I'll find an eigenvector corresponding to $\lambda = 0$. We want to find a vector $v = \left [ \begin{array}{ccc}
v_1 & v_2 & v_3 \\
\end{array} \right ]^T$ such that
$$
\left [ \begin{array}{ccc}
0 & 1 -i & 0 \\
1 + i & 0 & 1 - i \\
0 & 1+i & 0 \\
\end{array} \right ] \left [ \begin{array}{c}
v_1\\
v_2\\
v_3\\
\end{array} \right ] \;\; =\;\; \textbf{0}_{3\times 3}.
$$
It should be clear from multiplication that $v_2 = 0$. The only other constraint is $(1+i)v_1 = (1-i)v_3$ or rather
$$
v_1 \;\; = \;\; \frac{1-i}{1+i} v_3 \;\; =\;\; \frac{1-i}{1+i}\cdot \frac{1-i}{1-i}v_3 \;\; =\;\; \frac{-2i}{2} v_3
$$
Or $v_1 = -iv_3$. The technique used above can always be used to get rid of complex numbers in the denominator of a fraction.
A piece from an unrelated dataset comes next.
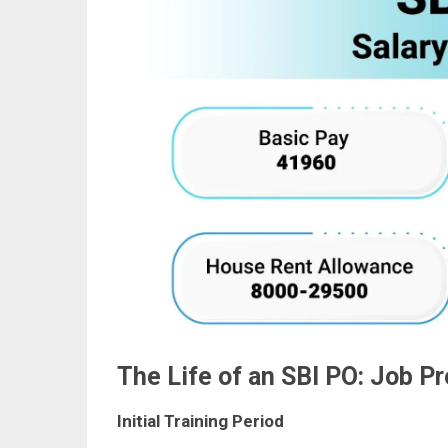
The Life of an SBI PO: Job P
Initial Training Period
Take $v_3 = 1$ and we have
$$
v \;\; =\;\; \left [ \begin{array}{c}
-i \\
0 \\
1 \\
\end{array} \right]
$$
Is one of the eigenvectors. The others can be found similarly, except you need to compute $(A - \lambda I)w=0$ where $A$ is the matrix given, $\lambda$ is an eigenvalue, and $w$ is a proposed eigenvector.